(Records from a data source)
Segment Open
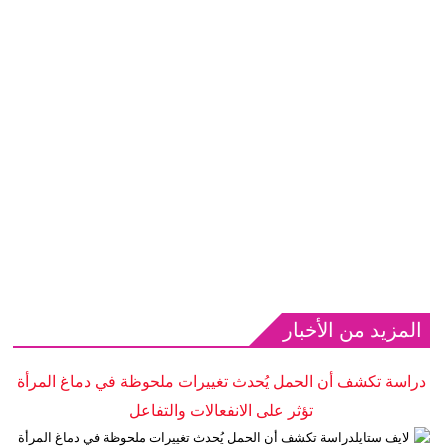
المزيد من الأخبار
دراسة تكشف أن الحمل يُحدث تغييرات ملحوظة في دماغ المرأة
تؤثر على الانفعالات والتفاعل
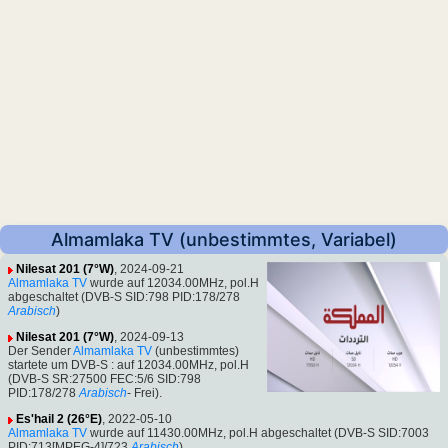
Almamlaka TV (unbestimmtes, Variabel)
Nilesat 201 (7°W)
, 2024-09-21
Almamlaka TV
wurde auf 12034.00MHz, pol.H
abgeschaltet (DVB-S SID:798 PID:178/278
Arabisch
)
Nilesat 201 (7°W)
, 2024-09-13
Der Sender
Almamlaka TV
(unbestimmtes)
startete um DVB-S : auf 12034.00MHz, pol.H
(DVB-S SR:27500 FEC:5/6 SID:798
PID:178/278
Arabisch
- Frei).
Es'hail 2 (26°E)
, 2022-05-10
Almamlaka TV
wurde auf 11430.00MHz, pol.H abgeschaltet (DVB-S SID:7003
PID:713[MPEG-4]/723
Arabisch
)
Segment Closed
◆ **WORK TO BE COMPLETED**:
From the first line to the last, copy the records exactly and skip the pictures.

◆ **SOLUTION TO THE EXERCISE**:
المزيد من الأخبار
دراسة تكشف أن الحمل يُحدث تغييرات ملحوظة في دماغ المرأة
تؤثر على الانفعالات والتفاعل
Almamlaka TV (unbestimmtes, Variabel)
Nilesat 201 (7°W)
, 2024-09-21
Almamlaka TV
wurde auf 12034.00MHz, pol.H
abgeschaltet (DVB-S SID:798 PID:178/278
Arabisch
)
Nilesat 201 (7°W)
, 2024-09-13
Der Sender
Almamlaka TV
(unbestimmtes)
startete um DVB-S : auf 12034.00MHz, pol.H
(DVB-S SR:27500 FEC:5/6 SID:798
PID:178/278
Arabisch
- Frei).
Es'hail 2 (26°E)
, 2022-05-10
Almamlaka TV
wurde auf 11430.00MHz, pol.H abgeschaltet (DVB-S SID:7003
PID:713[MPEG-4]/723
Arabisch
)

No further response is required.